-- Opening Marker --

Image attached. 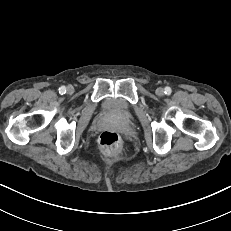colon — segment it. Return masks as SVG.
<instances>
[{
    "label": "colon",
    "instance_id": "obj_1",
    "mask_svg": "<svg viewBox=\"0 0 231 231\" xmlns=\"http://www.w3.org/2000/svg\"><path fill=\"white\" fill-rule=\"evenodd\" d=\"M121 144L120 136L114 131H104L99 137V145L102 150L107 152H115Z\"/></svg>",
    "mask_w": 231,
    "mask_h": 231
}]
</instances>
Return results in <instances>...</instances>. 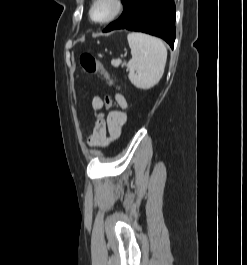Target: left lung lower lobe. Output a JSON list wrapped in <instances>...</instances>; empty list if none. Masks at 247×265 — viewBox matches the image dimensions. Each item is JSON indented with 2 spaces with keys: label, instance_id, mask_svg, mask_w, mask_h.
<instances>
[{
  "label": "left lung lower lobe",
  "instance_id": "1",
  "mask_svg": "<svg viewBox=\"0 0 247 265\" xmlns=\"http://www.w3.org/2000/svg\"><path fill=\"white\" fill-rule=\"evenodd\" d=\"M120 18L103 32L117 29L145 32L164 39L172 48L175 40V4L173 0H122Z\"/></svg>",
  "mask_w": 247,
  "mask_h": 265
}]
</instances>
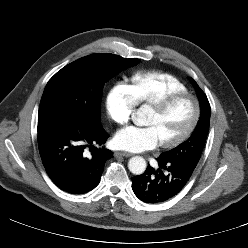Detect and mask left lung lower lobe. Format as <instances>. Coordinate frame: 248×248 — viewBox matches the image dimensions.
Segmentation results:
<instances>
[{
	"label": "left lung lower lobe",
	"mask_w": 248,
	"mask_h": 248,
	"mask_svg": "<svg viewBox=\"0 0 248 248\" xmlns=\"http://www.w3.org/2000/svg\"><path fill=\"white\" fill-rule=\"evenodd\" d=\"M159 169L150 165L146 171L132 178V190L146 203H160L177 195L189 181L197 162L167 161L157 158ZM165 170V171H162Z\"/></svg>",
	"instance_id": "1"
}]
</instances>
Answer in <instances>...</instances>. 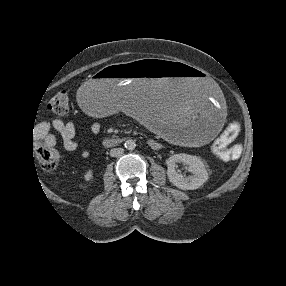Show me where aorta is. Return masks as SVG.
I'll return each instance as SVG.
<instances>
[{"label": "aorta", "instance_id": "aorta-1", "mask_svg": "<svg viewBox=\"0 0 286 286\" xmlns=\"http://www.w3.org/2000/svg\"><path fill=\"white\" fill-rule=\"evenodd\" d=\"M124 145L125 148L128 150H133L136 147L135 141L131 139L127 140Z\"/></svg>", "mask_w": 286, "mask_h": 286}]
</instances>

-- Closing Marker --
-- Opening Marker --

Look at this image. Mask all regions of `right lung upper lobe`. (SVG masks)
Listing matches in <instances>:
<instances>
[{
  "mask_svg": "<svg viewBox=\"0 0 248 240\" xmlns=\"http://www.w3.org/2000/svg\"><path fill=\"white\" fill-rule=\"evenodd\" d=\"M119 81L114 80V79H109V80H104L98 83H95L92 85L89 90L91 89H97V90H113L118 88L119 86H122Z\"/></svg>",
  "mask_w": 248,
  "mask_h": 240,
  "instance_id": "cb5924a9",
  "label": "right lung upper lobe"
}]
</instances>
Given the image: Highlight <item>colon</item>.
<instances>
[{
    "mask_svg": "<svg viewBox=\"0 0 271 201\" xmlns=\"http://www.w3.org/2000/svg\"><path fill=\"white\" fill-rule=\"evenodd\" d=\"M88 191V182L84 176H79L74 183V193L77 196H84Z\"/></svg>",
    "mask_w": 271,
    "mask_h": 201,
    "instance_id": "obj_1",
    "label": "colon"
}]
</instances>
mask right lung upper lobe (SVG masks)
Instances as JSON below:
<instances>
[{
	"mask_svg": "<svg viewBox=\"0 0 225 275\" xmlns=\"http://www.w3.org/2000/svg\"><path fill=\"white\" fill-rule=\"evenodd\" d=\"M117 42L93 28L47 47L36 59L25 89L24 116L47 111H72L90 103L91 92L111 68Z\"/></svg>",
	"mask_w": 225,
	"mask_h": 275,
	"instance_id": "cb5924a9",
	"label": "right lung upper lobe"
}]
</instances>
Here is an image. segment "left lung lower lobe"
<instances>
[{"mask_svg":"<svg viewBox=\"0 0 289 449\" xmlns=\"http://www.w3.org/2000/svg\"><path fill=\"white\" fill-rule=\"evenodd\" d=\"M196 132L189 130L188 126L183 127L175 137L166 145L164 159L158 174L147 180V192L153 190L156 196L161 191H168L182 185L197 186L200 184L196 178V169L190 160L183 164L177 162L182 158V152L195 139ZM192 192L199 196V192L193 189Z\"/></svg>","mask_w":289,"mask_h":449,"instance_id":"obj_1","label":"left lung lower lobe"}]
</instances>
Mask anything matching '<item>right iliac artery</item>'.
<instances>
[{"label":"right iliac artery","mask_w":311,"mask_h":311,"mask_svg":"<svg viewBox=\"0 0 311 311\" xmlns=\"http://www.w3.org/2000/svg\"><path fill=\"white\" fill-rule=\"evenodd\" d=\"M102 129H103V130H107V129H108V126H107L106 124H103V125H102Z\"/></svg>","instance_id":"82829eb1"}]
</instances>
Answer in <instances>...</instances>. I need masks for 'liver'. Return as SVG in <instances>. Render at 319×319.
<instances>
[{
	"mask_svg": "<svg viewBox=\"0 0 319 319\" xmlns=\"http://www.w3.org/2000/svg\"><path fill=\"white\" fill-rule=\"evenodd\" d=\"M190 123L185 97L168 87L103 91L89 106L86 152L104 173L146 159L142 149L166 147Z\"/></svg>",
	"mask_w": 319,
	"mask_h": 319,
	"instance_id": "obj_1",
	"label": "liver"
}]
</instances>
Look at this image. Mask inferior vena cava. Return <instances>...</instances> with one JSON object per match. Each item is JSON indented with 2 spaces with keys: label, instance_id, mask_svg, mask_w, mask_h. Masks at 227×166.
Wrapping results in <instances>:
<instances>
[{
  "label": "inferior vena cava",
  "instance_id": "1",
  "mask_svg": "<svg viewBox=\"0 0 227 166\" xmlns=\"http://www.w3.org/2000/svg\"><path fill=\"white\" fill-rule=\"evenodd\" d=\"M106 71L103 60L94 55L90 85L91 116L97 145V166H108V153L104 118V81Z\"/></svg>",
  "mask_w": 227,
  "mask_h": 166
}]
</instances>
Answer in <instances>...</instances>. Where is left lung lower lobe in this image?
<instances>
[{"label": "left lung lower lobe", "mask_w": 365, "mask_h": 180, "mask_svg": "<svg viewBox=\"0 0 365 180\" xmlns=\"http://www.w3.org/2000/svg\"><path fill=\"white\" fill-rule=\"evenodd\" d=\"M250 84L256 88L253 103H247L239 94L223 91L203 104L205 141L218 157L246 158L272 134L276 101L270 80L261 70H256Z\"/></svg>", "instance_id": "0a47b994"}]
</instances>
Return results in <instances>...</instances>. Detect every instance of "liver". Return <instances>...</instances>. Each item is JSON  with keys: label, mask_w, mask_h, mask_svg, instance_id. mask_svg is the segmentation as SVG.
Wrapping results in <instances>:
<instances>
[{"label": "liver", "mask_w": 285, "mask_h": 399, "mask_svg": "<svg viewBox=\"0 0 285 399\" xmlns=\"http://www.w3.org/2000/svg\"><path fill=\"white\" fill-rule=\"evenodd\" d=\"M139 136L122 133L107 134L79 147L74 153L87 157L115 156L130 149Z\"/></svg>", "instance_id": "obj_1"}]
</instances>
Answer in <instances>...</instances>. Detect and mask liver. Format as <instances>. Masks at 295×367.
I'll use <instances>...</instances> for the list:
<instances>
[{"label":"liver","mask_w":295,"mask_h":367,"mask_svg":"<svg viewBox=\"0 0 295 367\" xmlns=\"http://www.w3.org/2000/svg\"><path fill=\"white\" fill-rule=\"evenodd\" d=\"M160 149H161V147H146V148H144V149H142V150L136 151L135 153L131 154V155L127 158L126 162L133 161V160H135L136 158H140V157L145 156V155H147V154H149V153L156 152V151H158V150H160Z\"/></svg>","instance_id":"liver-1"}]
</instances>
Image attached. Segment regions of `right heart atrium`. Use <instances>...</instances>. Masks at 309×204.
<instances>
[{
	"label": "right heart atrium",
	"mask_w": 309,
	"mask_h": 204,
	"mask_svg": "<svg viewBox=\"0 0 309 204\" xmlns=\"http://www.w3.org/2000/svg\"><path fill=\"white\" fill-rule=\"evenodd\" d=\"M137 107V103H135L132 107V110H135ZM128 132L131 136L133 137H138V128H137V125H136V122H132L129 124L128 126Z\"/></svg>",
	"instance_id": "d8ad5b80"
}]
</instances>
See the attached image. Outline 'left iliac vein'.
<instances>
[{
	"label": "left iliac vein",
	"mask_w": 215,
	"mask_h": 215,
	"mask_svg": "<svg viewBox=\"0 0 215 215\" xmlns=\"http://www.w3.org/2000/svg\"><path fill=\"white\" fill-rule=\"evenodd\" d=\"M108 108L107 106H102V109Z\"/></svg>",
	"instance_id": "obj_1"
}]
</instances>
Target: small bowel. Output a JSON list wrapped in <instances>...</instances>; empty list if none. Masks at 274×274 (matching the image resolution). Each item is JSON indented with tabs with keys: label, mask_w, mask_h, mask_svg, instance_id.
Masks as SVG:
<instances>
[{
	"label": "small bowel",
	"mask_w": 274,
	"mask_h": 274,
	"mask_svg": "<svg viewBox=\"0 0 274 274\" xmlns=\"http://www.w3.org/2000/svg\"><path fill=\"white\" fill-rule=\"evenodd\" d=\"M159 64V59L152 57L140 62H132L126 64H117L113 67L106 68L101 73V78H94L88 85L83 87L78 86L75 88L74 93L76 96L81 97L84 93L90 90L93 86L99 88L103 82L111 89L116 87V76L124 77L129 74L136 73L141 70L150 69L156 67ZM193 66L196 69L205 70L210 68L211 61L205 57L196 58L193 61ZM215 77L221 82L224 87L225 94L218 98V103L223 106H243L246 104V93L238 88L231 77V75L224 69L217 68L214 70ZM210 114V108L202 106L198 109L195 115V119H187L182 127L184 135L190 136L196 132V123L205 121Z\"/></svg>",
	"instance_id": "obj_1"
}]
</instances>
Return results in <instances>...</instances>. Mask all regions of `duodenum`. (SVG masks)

-- Closing Marker --

* Activity *
Look through the material above and print exactly the lines from the one containing "Image attached. Segment" to the one containing "Return results in <instances>...</instances>. Mask", both included, and nothing more.

* Written reply *
Image attached. Segment regions of `right heart atrium`. Use <instances>...</instances>. Masks at 309×204.
<instances>
[{
	"label": "right heart atrium",
	"mask_w": 309,
	"mask_h": 204,
	"mask_svg": "<svg viewBox=\"0 0 309 204\" xmlns=\"http://www.w3.org/2000/svg\"><path fill=\"white\" fill-rule=\"evenodd\" d=\"M137 107V103H135L132 107V110H135ZM128 132L131 136L133 137H138V128H137V125H136V122H132L129 124L128 126Z\"/></svg>",
	"instance_id": "d8ad5b80"
}]
</instances>
See the attached image. Outline 'left iliac vein'.
<instances>
[{
	"label": "left iliac vein",
	"mask_w": 215,
	"mask_h": 215,
	"mask_svg": "<svg viewBox=\"0 0 215 215\" xmlns=\"http://www.w3.org/2000/svg\"><path fill=\"white\" fill-rule=\"evenodd\" d=\"M108 108L107 106H102V109Z\"/></svg>",
	"instance_id": "obj_1"
}]
</instances>
Target: small bowel. Output a JSON list wrapped in <instances>...</instances>; empty list if none. Masks at 274×274 (matching the image resolution). Each item is JSON indented with tabs with keys: label, mask_w, mask_h, mask_svg, instance_id.
Masks as SVG:
<instances>
[{
	"label": "small bowel",
	"mask_w": 274,
	"mask_h": 274,
	"mask_svg": "<svg viewBox=\"0 0 274 274\" xmlns=\"http://www.w3.org/2000/svg\"><path fill=\"white\" fill-rule=\"evenodd\" d=\"M159 64V59L152 57L140 62H132L126 64H117L113 67L106 68L101 73V78H94L88 85L83 87L78 86L75 88L74 93L76 96L81 97L84 93L90 90L93 86L99 88L103 82L111 89L116 87V76L124 77L129 74L136 73L141 70L150 69L156 67ZM193 66L196 69L205 70L210 68L211 61L205 57L196 58L193 61ZM215 77L221 82L224 87L225 94L218 98V103L223 106H243L246 104V93L238 88L231 77V75L224 69L217 68L214 70ZM210 114V108L202 106L198 109L195 115V119H187L182 127L184 135L190 136L196 132V123L205 121Z\"/></svg>",
	"instance_id": "obj_1"
}]
</instances>
Return results in <instances>...</instances>. Mask all regions of `duodenum`. (SVG masks)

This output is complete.